*** Provided records ***

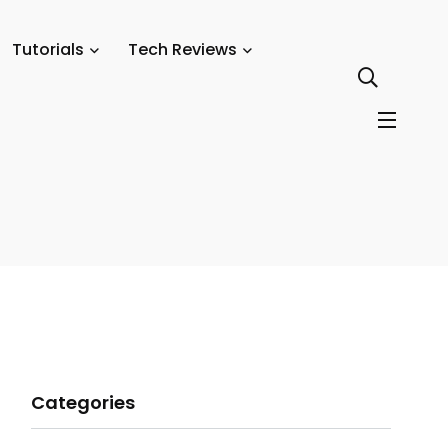
Tutorials
Tech Reviews
Categories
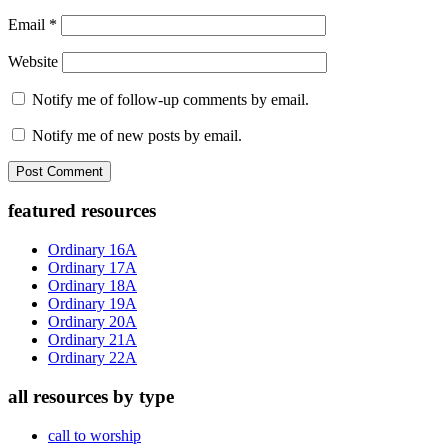
Email
*
Website
Notify me of follow-up comments by email.
Notify me of new posts by email.
Primary
featured resources
Sidebar
Ordinary 16A
Ordinary 17A
Ordinary 18A
Ordinary 19A
Ordinary 20A
Ordinary 21A
Ordinary 22A
all resources by type
call to worship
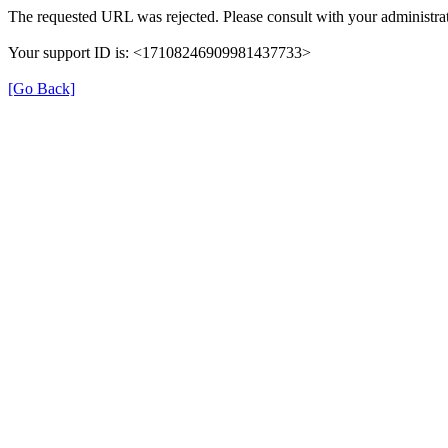
The requested URL was rejected. Please consult with your administrat
Your support ID is: <17108246909981437733>
[Go Back]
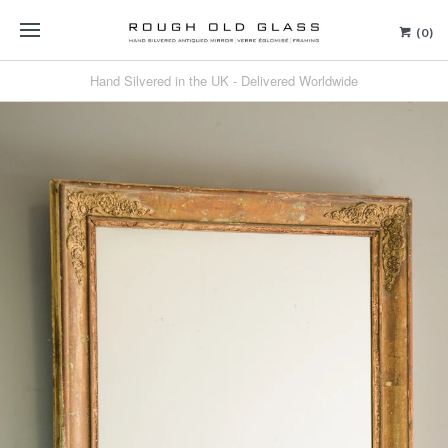
(0)
Hand Silvered in the UK - Delivered Worldwide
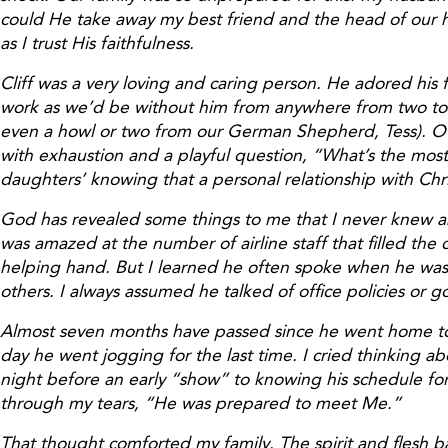
could He take away my best friend and the head of our h
as I trust His faithfulness.
Cliff was a very loving and caring person. He adored his
work as we’d be without him from anywhere from two to f
even a howl or two from our German Shepherd, Tess). Of al
with exhaustion and a playful question, “What’s the most
daughters’ knowing that a personal relationship with Chri
God has revealed some things to me that I never knew ab
was amazed at the number of airline staff that filled th
helping hand. But I learned he often spoke when he was at
others. I always assumed he talked of office policies or go
Almost seven months have passed since he went home to be
day he went jogging for the last time. I cried thinking ab
night before an early “show” to knowing his schedule f
through my tears, “He was prepared to meet Me.”
That thought comforted my family. The spirit and flesh ba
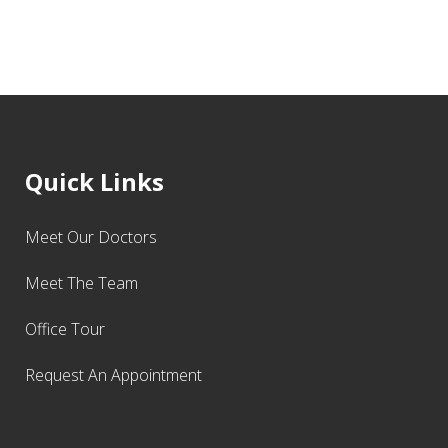
Quick Links
Meet Our Doctors
Meet The Team
Office Tour
Request An Appointment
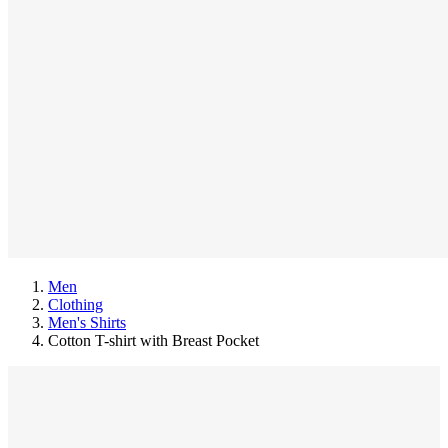
Men
Clothing
Men's Shirts
Cotton T-shirt with Breast Pocket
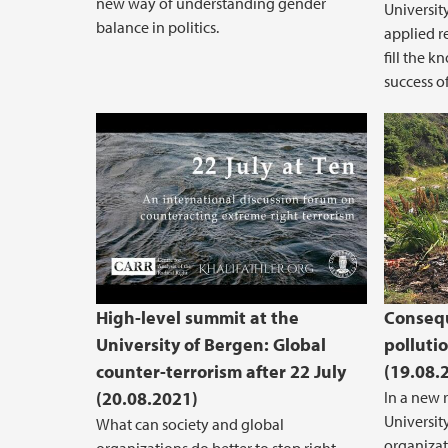
new way of understanding gender
Universit
balance in politics.
applied r
fill the 
success 
22 July 2011 at Ten: Commemor
High-level summit at the
Consequ
University of Bergen: Global
polluti
counter-terrorism after 22 July
(19.08.
(20.08.2021)
In a new 
Universit
What can society and global
organizat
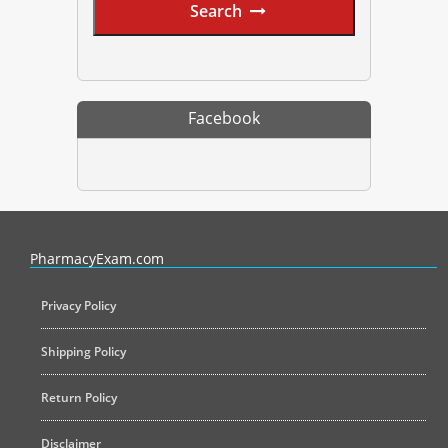
Search
Facebook
PharmacyExam helps pharmacy graduates prepare for the NAPLEX an
PharmacyExam.com
Privacy Policy
Shipping Policy
Return Policy
Disclaimer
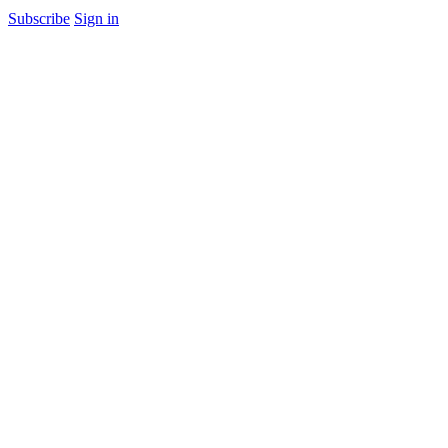
Subscribe
Sign in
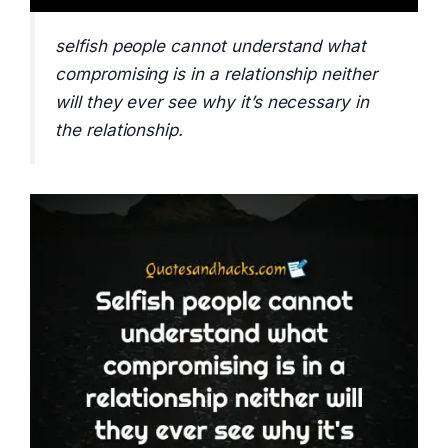
selfish people cannot understand what
compromising is in a relationship neither
will they ever see why it’s necessary in
the relationship.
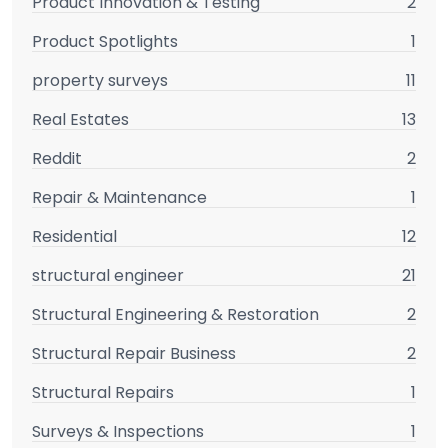
Product Innovation & Testing
2
Product Spotlights
1
property surveys
11
Real Estates
13
Reddit
2
Repair & Maintenance
1
Residential
12
structural engineer
21
Structural Engineering & Restoration
2
Structural Repair Business
2
Structural Repairs
1
Surveys & Inspections
1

*** End of Provided records ***

Aim of the exercise: Retype the data shown above exactly, excluding any picture it contains.

Exercise answer:
Tutorials
Tech Reviews
Categories
Email
*
Website
Notify me of follow-up comments by email.
Notify me of new posts by email.
Primary
featured resources
Sidebar
Ordinary 16A
Ordinary 17A
Ordinary 18A
Ordinary 19A
Ordinary 20A
Ordinary 21A
Ordinary 22A
all resources by type
call to worship
The requested URL was rejected. Please consult with your administrat
Your support ID is: <17108246909981437733>
[Go Back]
(0)
Hand Silvered in the UK - Delivered Worldwide
could He take away my best friend and the head of our h
as I trust His faithfulness.
Cliff was a very loving and caring person. He adored his
work as we’d be without him from anywhere from two to f
even a howl or two from our German Shepherd, Tess). Of al
with exhaustion and a playful question, “What’s the most
daughters’ knowing that a personal relationship with Chri
God has revealed some things to me that I never knew ab
was amazed at the number of airline staff that filled th
helping hand. But I learned he often spoke when he was at
others. I always assumed he talked of office policies or go
Almost seven months have passed since he went home to be
day he went jogging for the last time. I cried thinking ab
night before an early “show” to knowing his schedule f
through my tears, “He was prepared to meet Me.”
That thought comforted my family. The spirit and flesh ba
Quick Links
Meet Our Doctors
Meet The Team
Office Tour
Request An Appointment
Men
Clothing
Men's Shirts
Cotton T-shirt with Breast Pocket
new way of understanding gender
Universit
balance in politics.
applied r
fill the 
success 
22 July 2011 at Ten: Commemor
High-level summit at the
Consequ
University of Bergen: Global
polluti
counter-terrorism after 22 July
(19.08.
(20.08.2021)
In a new 
Universit
What can society and global
organizat
Search
Facebook
PharmacyExam helps pharmacy graduates prepare for the NAPLEX an
PharmacyExam.com
Privacy Policy
Shipping Policy
Return Policy
Disclaimer
Subscribe
Sign in
selfish people cannot understand what
compromising is in a relationship neither
will they ever see why it’s necessary in
the relationship.
Product Innovation & Testing
2
Product Spotlights
1
property surveys
11
Real Estates
13
Reddit
2
Repair & Maintenance
1
Residential
12
structural engineer
21
Structural Engineering & Restoration
2
Structural Repair Business
2
Structural Repairs
1
Surveys & Inspections
1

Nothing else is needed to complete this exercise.